Below is the current version of the schema for the Generalized Data Model. We gratefully acknowledge the influence of the OHDSI community and the open-source OMOP common data model specifications on our thinking. In addition, we acknowledge the influence of both Sentinel and i2b2 on our approach, although most of our data model was designed prior to fully reviewing other data models. At the moment, many references to the concept table refer to the OMOP version 5 vocabulary table maintained by OHDSI. However, any internally consistent set of vocabularies with unique concept ids would be sufficient (e.g., the National Library of Medicine Metathesaurus).

Note that in April 2023, we removed the patient_details table from the data model.

GDM Tables

patients

Demographic information about the patients in the data
The column for practitioner_id is intended for situations where there is a defined primary care practitioner (e.g., HMO or CPRD data)

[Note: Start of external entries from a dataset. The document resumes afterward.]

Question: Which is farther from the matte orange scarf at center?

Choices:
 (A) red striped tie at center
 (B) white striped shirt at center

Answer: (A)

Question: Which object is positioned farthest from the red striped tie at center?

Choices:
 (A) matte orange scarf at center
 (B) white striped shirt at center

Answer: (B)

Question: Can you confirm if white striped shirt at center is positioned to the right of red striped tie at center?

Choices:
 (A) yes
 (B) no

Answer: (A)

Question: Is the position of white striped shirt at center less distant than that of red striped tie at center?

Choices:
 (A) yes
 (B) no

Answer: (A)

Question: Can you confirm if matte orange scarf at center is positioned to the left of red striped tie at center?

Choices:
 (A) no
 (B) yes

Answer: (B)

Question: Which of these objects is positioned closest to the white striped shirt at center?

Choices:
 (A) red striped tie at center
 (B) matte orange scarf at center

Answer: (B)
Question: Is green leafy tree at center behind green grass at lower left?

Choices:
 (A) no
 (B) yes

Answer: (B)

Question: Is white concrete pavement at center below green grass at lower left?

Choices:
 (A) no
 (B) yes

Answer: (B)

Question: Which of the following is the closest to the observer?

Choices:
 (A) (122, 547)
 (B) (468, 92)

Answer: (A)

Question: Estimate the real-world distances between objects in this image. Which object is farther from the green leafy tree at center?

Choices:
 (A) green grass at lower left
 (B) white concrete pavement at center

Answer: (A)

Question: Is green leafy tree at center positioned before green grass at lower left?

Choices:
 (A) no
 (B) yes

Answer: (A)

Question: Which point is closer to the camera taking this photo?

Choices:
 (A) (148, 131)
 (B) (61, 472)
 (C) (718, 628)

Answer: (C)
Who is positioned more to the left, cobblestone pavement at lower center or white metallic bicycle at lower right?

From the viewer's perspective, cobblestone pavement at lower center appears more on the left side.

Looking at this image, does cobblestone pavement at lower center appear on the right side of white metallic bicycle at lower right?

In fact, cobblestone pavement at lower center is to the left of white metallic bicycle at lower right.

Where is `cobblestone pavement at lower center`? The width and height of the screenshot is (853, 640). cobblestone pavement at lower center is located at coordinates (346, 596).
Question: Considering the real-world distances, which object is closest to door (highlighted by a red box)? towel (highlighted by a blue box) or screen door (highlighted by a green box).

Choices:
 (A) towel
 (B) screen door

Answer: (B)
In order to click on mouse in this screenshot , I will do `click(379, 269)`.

column	type	description	foreign key (FK)	required
id	serial	Surrogate key for record		x
gender_concept_id	bigint	FK reference to the concept table for the unique gender of the patient	concept
birth_date	date	Date of birth (yyyy-mm-dd)
race_concept_id	bigint	FK reference to the concept table for the unique race of the patient	concept
ethnicity_concept_id	bigint	FK reference to the concept table for the ethnicity of the patient	concept
address_id	bigint	FK reference to the place of residency for the patient in the location table, where the detailed address information is stored	addresses
practitioner_id	bigint	FK reference to the primary care practitioner the patient is seeing in the practitioners table	practitioners
patient_id_source_value	text	Originial patient identifier defined in the source data		x

practitioners

All non-facility practitioners (i.e., physicians, etc.) are listed

column	type	description	foreign key (FK)	required
id	serial	Surrogate key for record		x
practitioner_name	text	Practitioner's name, if available
primary_identifier	text	Primary practitioner identifier		x
primary_identifier_type	text	Type of identifier specified in primary identifier field (UPIN, NPI, etc)		x
secondary_identifier	text	Secondary practitioner identifier (Optional)
secondary_identifier_type	text	Type of identifier specified in secondary identifier field (UPIN, NPI, etc)
specialty_concept_id	bigint	FK reference to an identifier in the concept table for specialty	concept
address_id	bigint	FK reference to the address of the location where the practitioner is practicing	addresses
birth_date	date	Date of birth (yyyy-mm-dd)
gender_concept_id	bigint	FK reference to an identifier in the concept table for the unique gender of the practitioner	concept

facilities

Unique records for all the facilities in the data
facility_type_concept_id should be used to describe the whole facility (e.g., Academic Medical Center or Community Medical Center). Specific departments in the facility should be entered in the contexts table using the care_site_type_concept_id field.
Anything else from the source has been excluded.